Requirements Analysis
This application is programmed in Linux (Ubuntu 9.10) System with C compiler (Build Essential
Version 11.7). During the communication process, there are 3 parts get involved: the client, the
proxy server and the web server. Since this program need operation in Internet, the socket is
needed. There are three sockets needed. The first one takes responsibility of listening request from
the client. The second one is used for communication between the client and the proxy server. The
third one is used for communication between the proxy server and the web server. However, since
there’s some operation during the proxy process, some changes of request and response in HTTP
header is requested. This means some operation about string using pointer, an advanced request is
try to make the algorithm efficient in order to get a quicker response time. The statistics of
throughput and response time are obtained in the process of retransmission as well.
Preliminary Design
To achieve the basic demands, there are five steps to do so. The first is that listen the request from
the client. The second is receiving the request from the client. The third is sending the request to
the web server. The fourth is used for getting response from the web server. And the last is used
for sending the response to the client. These processes are easy to achieve by socket except the
first one.
The first one is achieved by a fixed module. In order to deal with all requests at the same time,
several processes in system shall be started. First one is known as the parent process or main
process. By binding the socket in specific port and three shakes, the main process listen the
request from the client. If there’s one, there will be a new socket and a child process will be
created. In the child process, the old socket will be closed and the new socket will process all
requests. In the parent process, the new socket will be closed since they won’t be used any more
whereas the old socket will keep alive to listen to new request.

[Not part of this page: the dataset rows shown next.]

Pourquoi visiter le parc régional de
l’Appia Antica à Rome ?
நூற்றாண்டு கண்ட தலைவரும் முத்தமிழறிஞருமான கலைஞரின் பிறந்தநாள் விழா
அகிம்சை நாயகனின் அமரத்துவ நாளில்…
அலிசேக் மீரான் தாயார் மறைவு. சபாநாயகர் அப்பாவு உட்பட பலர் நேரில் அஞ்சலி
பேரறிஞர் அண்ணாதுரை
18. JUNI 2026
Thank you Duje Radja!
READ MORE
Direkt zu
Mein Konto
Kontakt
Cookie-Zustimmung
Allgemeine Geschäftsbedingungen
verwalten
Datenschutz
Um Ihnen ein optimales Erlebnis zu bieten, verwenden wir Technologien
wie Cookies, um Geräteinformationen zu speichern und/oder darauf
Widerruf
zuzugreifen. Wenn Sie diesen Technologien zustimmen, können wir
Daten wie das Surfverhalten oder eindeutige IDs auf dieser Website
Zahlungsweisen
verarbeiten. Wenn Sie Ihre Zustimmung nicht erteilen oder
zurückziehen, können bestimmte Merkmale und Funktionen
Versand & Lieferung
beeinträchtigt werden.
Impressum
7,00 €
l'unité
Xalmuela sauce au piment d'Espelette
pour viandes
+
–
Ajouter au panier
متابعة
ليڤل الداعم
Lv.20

However, the key process in this program is to process the content to send and achieve. Generally
speaking, there’re two key processes. The first one is between receiving the request and sending
request. The second is between receiving the response and sending the response.
In first process, according to the definition of HTTP header in RFC 2616, we need to check the
proxy authentication of using a proxy. Some commands in HTTP should be found (Proxy
Authentication: Basic …). If there’s not such a command, the proxy server should reject to offer
service to the client by sending “HTTP/1.1 407 …” Then, the browser of client will ask user to
enter username and password. A command “Proxy-Authentication” will be append to HTTP
header afterwards. If the username and password fits perfectly, user may start to use the service.

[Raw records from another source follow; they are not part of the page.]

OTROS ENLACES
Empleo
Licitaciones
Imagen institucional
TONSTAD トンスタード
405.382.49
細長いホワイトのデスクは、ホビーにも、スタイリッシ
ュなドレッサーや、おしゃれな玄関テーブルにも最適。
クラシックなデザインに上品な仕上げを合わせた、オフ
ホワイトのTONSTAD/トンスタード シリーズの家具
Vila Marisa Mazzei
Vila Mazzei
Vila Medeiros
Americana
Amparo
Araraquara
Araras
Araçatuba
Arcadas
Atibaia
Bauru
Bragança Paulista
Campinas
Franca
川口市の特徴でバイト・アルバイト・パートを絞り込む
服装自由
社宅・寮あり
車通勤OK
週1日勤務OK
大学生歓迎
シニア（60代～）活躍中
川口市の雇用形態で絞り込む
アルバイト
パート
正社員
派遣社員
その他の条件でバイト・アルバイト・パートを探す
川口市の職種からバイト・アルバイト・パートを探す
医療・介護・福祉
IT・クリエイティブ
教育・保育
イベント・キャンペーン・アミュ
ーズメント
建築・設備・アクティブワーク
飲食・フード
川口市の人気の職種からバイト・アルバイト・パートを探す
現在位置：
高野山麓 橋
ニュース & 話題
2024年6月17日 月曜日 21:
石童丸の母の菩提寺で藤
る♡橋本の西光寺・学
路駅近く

Furthermore, for the process in response (to complement the optional function: adding Proxy in
title of webpage), the text response is expected. To achieve this, the command “Accept-Encoding”
should be deleted and then the application will receive text response as a result. Furthermore, we
need to analysis the host name and port number in order to fill in the socket address correctly. The
IP address is needed as well by querying DNS server as well.
In response process, we can get the throughput though browser and the responding time by
counting the time after sending request until receive the first response. The throughput can be
counted by adding the amount of information received. If optional function is triggered by port
number the user chosen (port number larger than 8000), the string “Proxy:” should be put into the
packets, and the “Content-Length” should be modified or deleted if there’s one.
Detailed Design
The key algorithm we making is both about string operation. The first one is adding a string or
deleting a string in a specific string. The second one is picking out the domain name of the host.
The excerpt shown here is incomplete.